DATA PROVIDED:
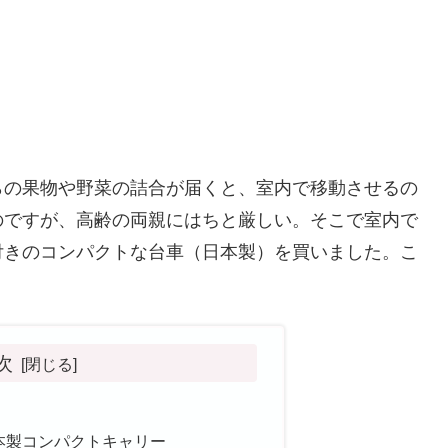
らの果物や野菜の詰合が届くと、室内で移動させるの
のですが、高齢の両親にはちと厳しい。そこで室内で
付きのコンパクトな台車（日本製）を買いました。こ
次
本製コンパクトキャリー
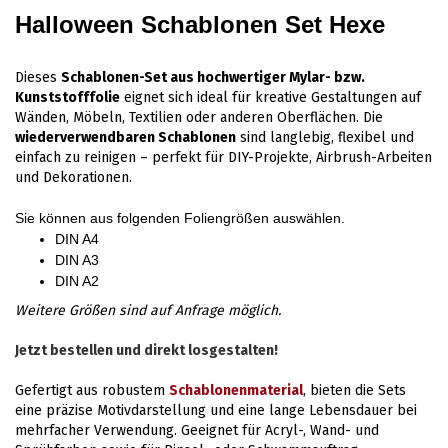
Halloween Schablonen Set Hexe
Dieses
Schablonen-Set aus hochwertiger Mylar- bzw.
Kunststofffolie
eignet sich ideal für kreative Gestaltungen auf
Wänden, Möbeln, Textilien oder anderen Oberflächen. Die
wiederverwendbaren Schablonen
sind langlebig, flexibel und
einfach zu reinigen – perfekt für DIY-Projekte, Airbrush-Arbeiten
und Dekorationen.
Sie können aus folgenden Foliengrößen auswählen.
DIN A4
DIN A3
DIN A2
Weitere Größen sind auf Anfrage möglich.
Jetzt bestellen und direkt losgestalten!
Gefertigt aus robustem
Schablonenmaterial
, bieten die Sets
eine präzise Motivdarstellung und eine lange Lebensdauer bei
mehrfacher Verwendung. Geeignet für Acryl-, Wand- und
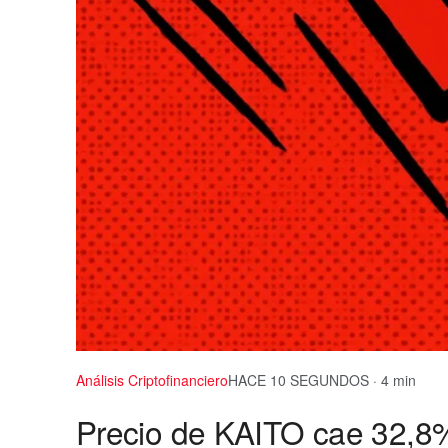
Análisis Criptofinanciero
HACE 10 SEGUNDOS · 4 min
Precio de KAITO cae 32,8%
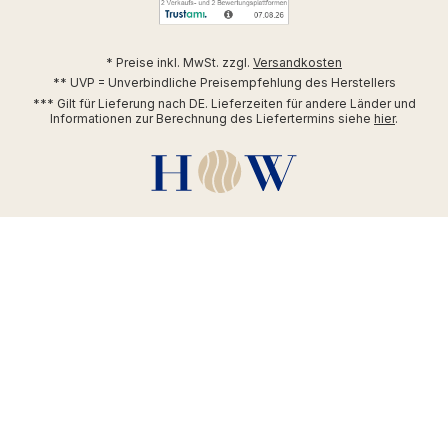
* Preise inkl. MwSt. zzgl.
Versandkosten
** UVP = Unverbindliche Preisempfehlung des Herstellers
*** Gilt für Lieferung nach DE. Lieferzeiten für andere Länder und
Informationen zur Berechnung des Liefertermins siehe
hier
.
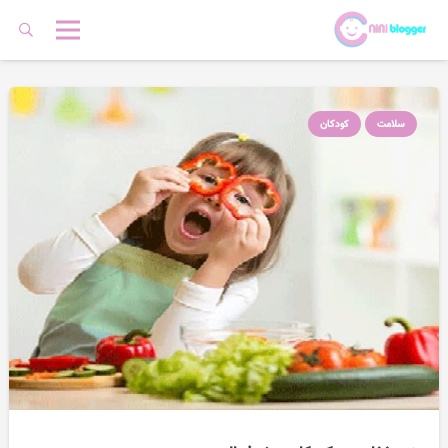
سلامت
کودکان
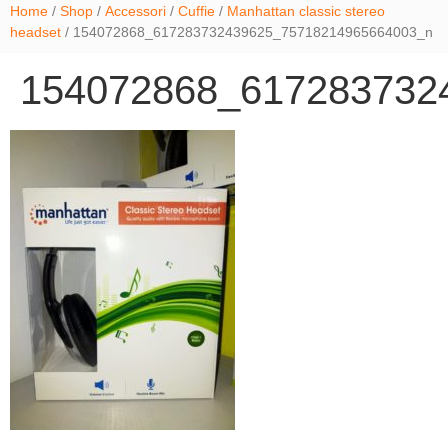
Home
/
Shop
/
Accessori
/
Cuffie
/
Manhattan classic stereo
headset
/ 154072868_617283732439625_75718214965664003_n
154072868_617283732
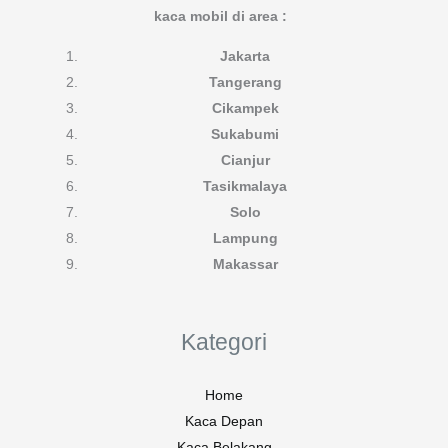
kaca mobil di area :
Jakarta
Tangerang
Cikampek
Sukabumi
Cianjur
Tasikmalaya
Solo
Lampung
Makassar
Kategori
Home
Kaca Depan
Kaca Belakang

REQUIRED WORK: Write out all of the data above exactly, without any of its pictures.

YOUR SOLUTION:
らの果物や野菜の詰合が届くと、室内で移動させるの
のですが、高齢の両親にはちと厳しい。そこで室内で
付きのコンパクトな台車（日本製）を買いました。こ
次
本製コンパクトキャリー
Halloween Schablonen Set Hexe
Dieses
Schablonen-Set aus hochwertiger Mylar- bzw.
Kunststofffolie
eignet sich ideal für kreative Gestaltungen auf
Wänden, Möbeln, Textilien oder anderen Oberflächen. Die
wiederverwendbaren Schablonen
sind langlebig, flexibel und
einfach zu reinigen – perfekt für DIY-Projekte, Airbrush-Arbeiten
und Dekorationen.
Sie können aus folgenden Foliengrößen auswählen.
DIN A4
DIN A3
DIN A2
Weitere Größen sind auf Anfrage möglich.
Jetzt bestellen und direkt losgestalten!
Gefertigt aus robustem
Schablonenmaterial
, bieten die Sets
eine präzise Motivdarstellung und eine lange Lebensdauer bei
mehrfacher Verwendung. Geeignet für Acryl-, Wand- und
Análisis Criptofinanciero
HACE 10 SEGUNDOS · 4 min
Precio de KAITO cae 32,8%
* Preise inkl. MwSt. zzgl.
Versandkosten
** UVP = Unverbindliche Preisempfehlung des Herstellers
*** Gilt für Lieferung nach DE. Lieferzeiten für andere Länder und
Informationen zur Berechnung des Liefertermins siehe
hier
.
سلامت
کودکان
Home
/
Shop
/
Accessori
/
Cuffie
/
Manhattan classic stereo
headset
/ 154072868_617283732439625_75718214965664003_n
154072868_617283732
kaca mobil di area :
Jakarta
Tangerang
Cikampek
Sukabumi
Cianjur
Tasikmalaya
Solo
Lampung
Makassar
Kategori
Home
Kaca Depan
Kaca Belakang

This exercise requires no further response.